Material for this task |

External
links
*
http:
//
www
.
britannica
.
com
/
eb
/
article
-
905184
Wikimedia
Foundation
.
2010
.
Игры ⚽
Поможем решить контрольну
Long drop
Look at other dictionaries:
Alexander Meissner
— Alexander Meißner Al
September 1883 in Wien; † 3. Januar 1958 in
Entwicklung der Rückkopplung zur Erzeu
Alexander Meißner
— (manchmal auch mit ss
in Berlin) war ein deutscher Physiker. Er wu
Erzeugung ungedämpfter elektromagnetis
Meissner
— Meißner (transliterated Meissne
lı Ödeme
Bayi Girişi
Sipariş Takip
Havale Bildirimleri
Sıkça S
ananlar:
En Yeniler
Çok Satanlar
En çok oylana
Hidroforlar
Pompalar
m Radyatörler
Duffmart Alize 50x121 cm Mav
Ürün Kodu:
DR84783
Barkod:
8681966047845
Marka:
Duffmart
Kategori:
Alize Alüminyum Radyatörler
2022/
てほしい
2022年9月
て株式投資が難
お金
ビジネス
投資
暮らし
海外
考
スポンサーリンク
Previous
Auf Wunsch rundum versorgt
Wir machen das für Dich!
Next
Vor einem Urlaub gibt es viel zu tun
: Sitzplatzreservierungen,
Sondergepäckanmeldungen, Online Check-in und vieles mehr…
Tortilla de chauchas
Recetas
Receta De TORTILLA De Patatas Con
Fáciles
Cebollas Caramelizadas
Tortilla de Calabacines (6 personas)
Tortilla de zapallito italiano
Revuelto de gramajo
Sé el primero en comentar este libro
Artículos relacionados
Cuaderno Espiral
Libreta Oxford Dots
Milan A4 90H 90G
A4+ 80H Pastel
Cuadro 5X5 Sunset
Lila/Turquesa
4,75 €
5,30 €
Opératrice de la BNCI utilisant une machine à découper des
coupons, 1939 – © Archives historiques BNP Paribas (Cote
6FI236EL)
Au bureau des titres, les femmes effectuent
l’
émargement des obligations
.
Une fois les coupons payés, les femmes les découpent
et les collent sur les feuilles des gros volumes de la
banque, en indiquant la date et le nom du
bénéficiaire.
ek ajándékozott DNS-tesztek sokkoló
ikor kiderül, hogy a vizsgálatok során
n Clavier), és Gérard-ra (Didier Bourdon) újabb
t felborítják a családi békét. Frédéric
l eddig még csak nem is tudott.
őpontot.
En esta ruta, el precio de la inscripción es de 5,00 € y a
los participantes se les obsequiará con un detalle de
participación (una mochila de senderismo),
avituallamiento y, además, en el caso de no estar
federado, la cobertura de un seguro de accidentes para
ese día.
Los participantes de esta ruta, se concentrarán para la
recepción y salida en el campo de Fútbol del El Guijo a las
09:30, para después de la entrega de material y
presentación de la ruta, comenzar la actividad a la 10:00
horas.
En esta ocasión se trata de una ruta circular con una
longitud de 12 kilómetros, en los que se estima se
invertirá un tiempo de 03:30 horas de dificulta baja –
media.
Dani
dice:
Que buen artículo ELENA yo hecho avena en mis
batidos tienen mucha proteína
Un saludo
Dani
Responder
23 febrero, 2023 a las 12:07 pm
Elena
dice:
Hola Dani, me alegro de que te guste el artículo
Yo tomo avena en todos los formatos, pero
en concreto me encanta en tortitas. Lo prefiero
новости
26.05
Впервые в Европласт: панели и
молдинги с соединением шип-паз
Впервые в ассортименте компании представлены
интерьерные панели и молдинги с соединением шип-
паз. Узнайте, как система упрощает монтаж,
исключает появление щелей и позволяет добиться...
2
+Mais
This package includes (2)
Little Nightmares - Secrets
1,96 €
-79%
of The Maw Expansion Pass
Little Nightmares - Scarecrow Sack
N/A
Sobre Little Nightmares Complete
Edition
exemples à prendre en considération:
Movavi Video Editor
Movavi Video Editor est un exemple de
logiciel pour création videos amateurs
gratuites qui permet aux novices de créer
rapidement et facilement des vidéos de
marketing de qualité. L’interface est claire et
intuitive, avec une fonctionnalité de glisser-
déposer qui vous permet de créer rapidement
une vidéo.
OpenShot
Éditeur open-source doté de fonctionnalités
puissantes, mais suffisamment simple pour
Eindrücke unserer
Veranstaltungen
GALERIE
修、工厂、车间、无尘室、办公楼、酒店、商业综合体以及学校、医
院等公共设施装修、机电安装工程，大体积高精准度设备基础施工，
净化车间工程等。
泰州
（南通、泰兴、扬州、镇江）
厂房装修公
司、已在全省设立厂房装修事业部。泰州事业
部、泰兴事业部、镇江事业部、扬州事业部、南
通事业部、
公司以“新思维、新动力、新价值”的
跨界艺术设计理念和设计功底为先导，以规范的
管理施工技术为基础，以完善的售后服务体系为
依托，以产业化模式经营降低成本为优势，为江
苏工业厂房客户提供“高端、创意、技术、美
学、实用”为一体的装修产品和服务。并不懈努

Work to be completed | Please retype each entry above exactly as it is written.

Solved problem |
External
links
*
http:
//
www
.
britannica
.
com
/
eb
/
article
-
905184
Wikimedia
Foundation
.
2010
.
Игры ⚽
Поможем решить контрольну
Long drop
Look at other dictionaries:
Alexander Meissner
— Alexander Meißner Al
September 1883 in Wien; † 3. Januar 1958 in
Entwicklung der Rückkopplung zur Erzeu
Alexander Meißner
— (manchmal auch mit ss
in Berlin) war ein deutscher Physiker. Er wu
Erzeugung ungedämpfter elektromagnetis
Meissner
— Meißner (transliterated Meissne
lı Ödeme
Bayi Girişi
Sipariş Takip
Havale Bildirimleri
Sıkça S
ananlar:
En Yeniler
Çok Satanlar
En çok oylana
Hidroforlar
Pompalar
m Radyatörler
Duffmart Alize 50x121 cm Mav
Ürün Kodu:
DR84783
Barkod:
8681966047845
Marka:
Duffmart
Kategori:
Alize Alüminyum Radyatörler
2022/
てほしい
2022年9月
て株式投資が難
お金
ビジネス
投資
暮らし
海外
考
スポンサーリンク
Previous
Auf Wunsch rundum versorgt
Wir machen das für Dich!
Next
Vor einem Urlaub gibt es viel zu tun
: Sitzplatzreservierungen,
Sondergepäckanmeldungen, Online Check-in und vieles mehr…
Tortilla de chauchas
Recetas
Receta De TORTILLA De Patatas Con
Fáciles
Cebollas Caramelizadas
Tortilla de Calabacines (6 personas)
Tortilla de zapallito italiano
Revuelto de gramajo
Sé el primero en comentar este libro
Artículos relacionados
Cuaderno Espiral
Libreta Oxford Dots
Milan A4 90H 90G
A4+ 80H Pastel
Cuadro 5X5 Sunset
Lila/Turquesa
4,75 €
5,30 €
Opératrice de la BNCI utilisant une machine à découper des
coupons, 1939 – © Archives historiques BNP Paribas (Cote
6FI236EL)
Au bureau des titres, les femmes effectuent
l’
émargement des obligations
.
Une fois les coupons payés, les femmes les découpent
et les collent sur les feuilles des gros volumes de la
banque, en indiquant la date et le nom du
bénéficiaire.
ek ajándékozott DNS-tesztek sokkoló
ikor kiderül, hogy a vizsgálatok során
n Clavier), és Gérard-ra (Didier Bourdon) újabb
t felborítják a családi békét. Frédéric
l eddig még csak nem is tudott.
őpontot.
En esta ruta, el precio de la inscripción es de 5,00 € y a
los participantes se les obsequiará con un detalle de
participación (una mochila de senderismo),
avituallamiento y, además, en el caso de no estar
federado, la cobertura de un seguro de accidentes para
ese día.
Los participantes de esta ruta, se concentrarán para la
recepción y salida en el campo de Fútbol del El Guijo a las
09:30, para después de la entrega de material y
presentación de la ruta, comenzar la actividad a la 10:00
horas.
En esta ocasión se trata de una ruta circular con una
longitud de 12 kilómetros, en los que se estima se
invertirá un tiempo de 03:30 horas de dificulta baja –
media.
Dani
dice:
Que buen artículo ELENA yo hecho avena en mis
batidos tienen mucha proteína
Un saludo
Dani
Responder
23 febrero, 2023 a las 12:07 pm
Elena
dice:
Hola Dani, me alegro de que te guste el artículo
Yo tomo avena en todos los formatos, pero
en concreto me encanta en tortitas. Lo prefiero
новости
26.05
Впервые в Европласт: панели и
молдинги с соединением шип-паз
Впервые в ассортименте компании представлены
интерьерные панели и молдинги с соединением шип-
паз. Узнайте, как система упрощает монтаж,
исключает появление щелей и позволяет добиться...
2
+Mais
This package includes (2)
Little Nightmares - Secrets
1,96 €
-79%
of The Maw Expansion Pass
Little Nightmares - Scarecrow Sack
N/A
Sobre Little Nightmares Complete
Edition
exemples à prendre en considération:
Movavi Video Editor
Movavi Video Editor est un exemple de
logiciel pour création videos amateurs
gratuites qui permet aux novices de créer
rapidement et facilement des vidéos de
marketing de qualité. L’interface est claire et
intuitive, avec une fonctionnalité de glisser-
déposer qui vous permet de créer rapidement
une vidéo.
OpenShot
Éditeur open-source doté de fonctionnalités
puissantes, mais suffisamment simple pour
Eindrücke unserer
Veranstaltungen
GALERIE
修、工厂、车间、无尘室、办公楼、酒店、商业综合体以及学校、医
院等公共设施装修、机电安装工程，大体积高精准度设备基础施工，
净化车间工程等。
泰州
（南通、泰兴、扬州、镇江）
厂房装修公
司、已在全省设立厂房装修事业部。泰州事业
部、泰兴事业部、镇江事业部、扬州事业部、南
通事业部、
公司以“新思维、新动力、新价值”的
跨界艺术设计理念和设计功底为先导，以规范的
管理施工技术为基础，以完善的售后服务体系为
依托，以产业化模式经营降低成本为优势，为江
苏工业厂房客户提供“高端、创意、技术、美
学、实用”为一体的装修产品和服务。并不懈努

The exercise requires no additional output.